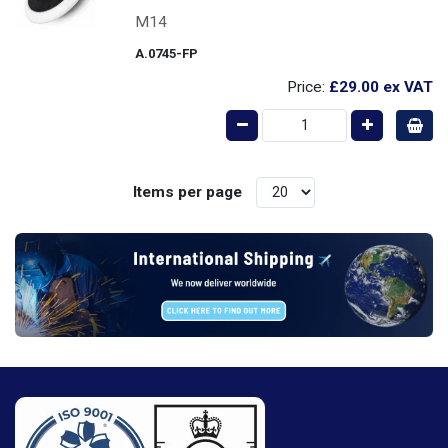
M14
A.0745-FP
Price:
£29.00
ex VAT
Items per page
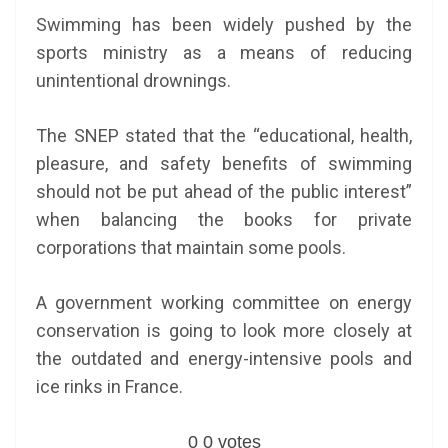
Swimming has been widely pushed by the
sports ministry as a means of reducing
unintentional drownings.
The SNEP stated that the “educational, health,
pleasure, and safety benefits of swimming
should not be put ahead of the public interest”
when balancing the books for private
corporations that maintain some pools.
A government working committee on energy
conservation is going to look more closely at
the outdated and energy-intensive pools and
ice rinks in France.
0
0
votes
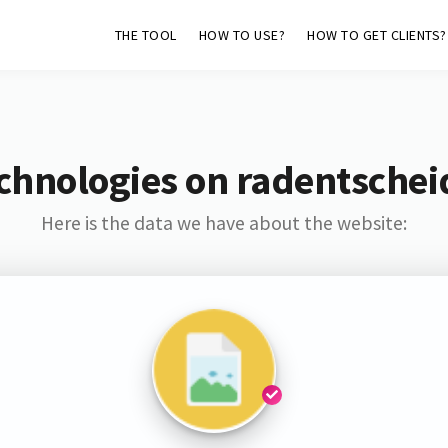
THE TOOL
HOW TO USE?
HOW TO GET CLIENTS?
echnologies on radentsche
Here is the data we have about the website:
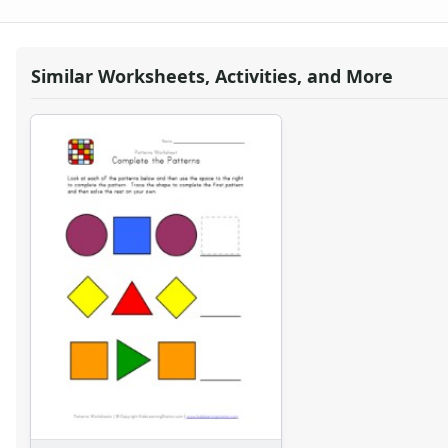
Word Problem Worksheets
Similar Worksheets, Activities, and More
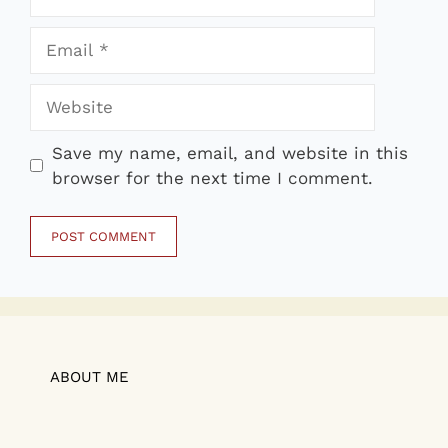
Email
Website
Save my name, email, and website in this
browser for the next time I comment.
ABOUT ME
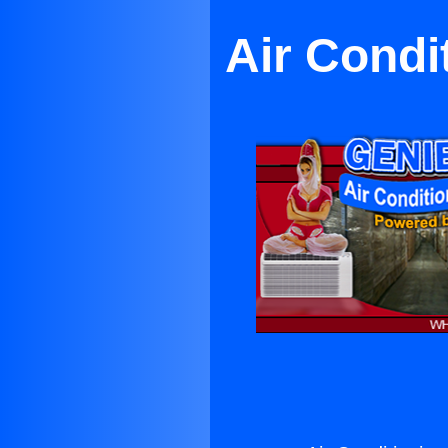
Air Condi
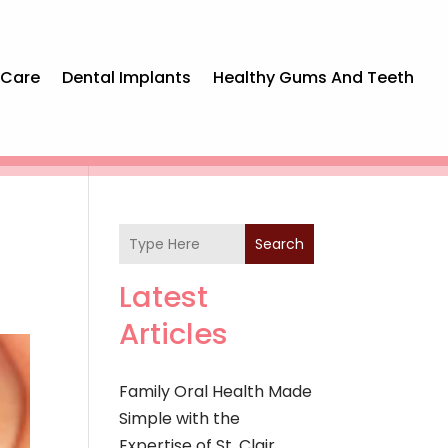
 Care
Dental Implants
Healthy Gums And Teeth
Search
Latest
Articles
Family Oral Health Made
Simple with the
Expertise of St. Clair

• • • • • • •

* [Requirement]
Pick every line from the listing holding the string "energy", and copy it.

* [Exercise response]
A government working committee on energy
the outdated and energy-intensive pools and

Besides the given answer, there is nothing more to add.